[PATCH 00/34] fs: idmapped mounts

Fri Oct 30 16:03:32 UTC 2020

On Fri, Oct 30, 2020 at 10:07:48AM -0500, Seth Forshee wrote:
> On Thu, Oct 29, 2020 at 11:37:23AM -0500, Eric W. Biederman wrote:
> > First and foremost: A uid shift on write to a filesystem is a security
> > bug waiting to happen.  This is especially in the context of facilities
> > like iouring, that play very agressive games with how process context
> > makes it to  system calls.
> > 
> > The only reason containers were not immediately exploitable when iouring
> > was introduced is because the mechanisms are built so that even if
> > something escapes containment the security properties still apply.
> > Changes to the uid when writing to the filesystem does not have that
> > property.  The tiniest slip in containment will be a security issue.
> > 
> > This is not even the least bit theoretical.  I have seem reports of how
> > shitfs+overlayfs created a situation where anyone could read
> > /etc/shadow.
> 
> This bug was the result of a complex interaction with several
> contributing factors. It's fair to say that one component was overlayfs
> writing through an id-shifted mount, but the primary cause was related
> to how copy-up was done coupled with allowing unprivileged overlayfs
> mounts in a user ns. Checks that the mounter had access to the lower fs
> file were not done before copying data up, and so the file was copied up
> temporarily to the id shifted upperdir. Even though it was immediately
> removed, other factors made it possible for the user to get the file
> contents from the upperdir.
> 
> Regardless, I do think you raise a good point.
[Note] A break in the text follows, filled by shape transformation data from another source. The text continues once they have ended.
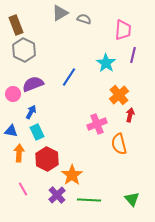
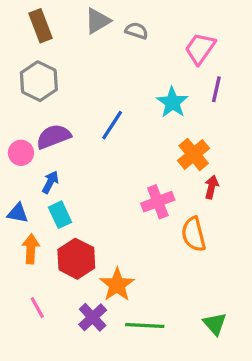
brown rectangle: (16, 25) -> (41, 26), moved
pink trapezoid: (123, 30) -> (200, 49), turned -150

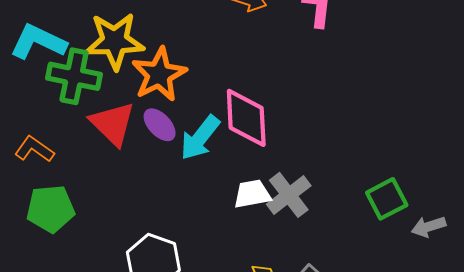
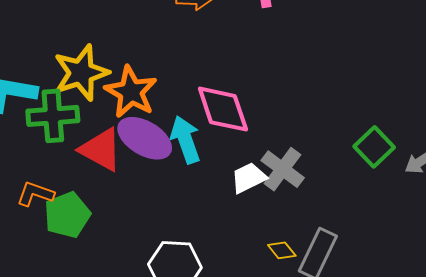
purple ellipse: (160, 125) -> (145, 138), size x1.6
cyan arrow: (200, 138) -> (185, 140), turned 138
green pentagon: (51, 209) -> (67, 215), moved

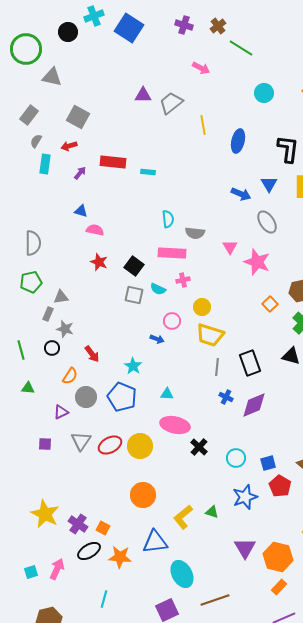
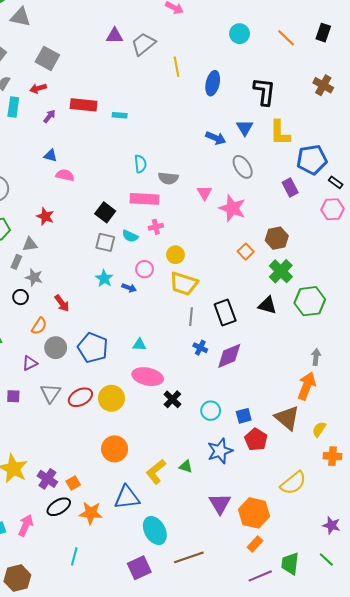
red star: (99, 262) -> (45, 216), moved
cyan star: (133, 366) -> (104, 278), moved
orange square: (103, 528) -> (73, 483), turned 32

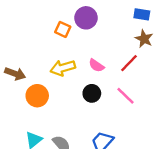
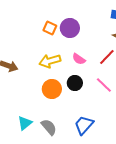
purple circle: (86, 18) -> (70, 28), moved
orange circle: (37, 96) -> (52, 89), moved

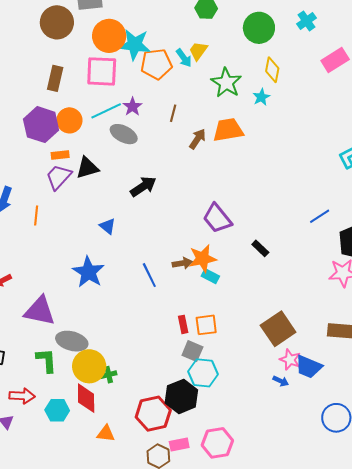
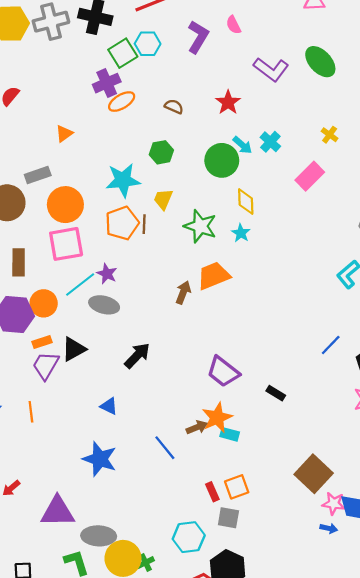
cyan star: (135, 45) -> (123, 180), moved
cyan arrow: (184, 58) -> (242, 145), moved
brown line: (173, 113) -> (144, 224), moved
cyan hexagon: (203, 373) -> (189, 537), moved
We need to be wary of any
> place the kernel could open files through a shifted mount, especially
> when the open could be influenced by userspace.
> 
> Perhaps kernel file opens through shifted mounts should to be opt-in.
> I.e. unless a flag is passed, or a different open interface used, the
> open will fail if the dentry being opened is subject to id shifting.
> This way any kernel writes which would be subject to id shifting will
> only happen through code which as been written to take it into account.

For my use cases, it would be fine to require opt-in at original fs
mount time by init_user_ns admin.  I.e.
    mount -o allow_idmap /dev/mapper/whoozit /whatzit
I'm quite certain I would always be sharing a separate LV or loopback or
tmpfs.

-serge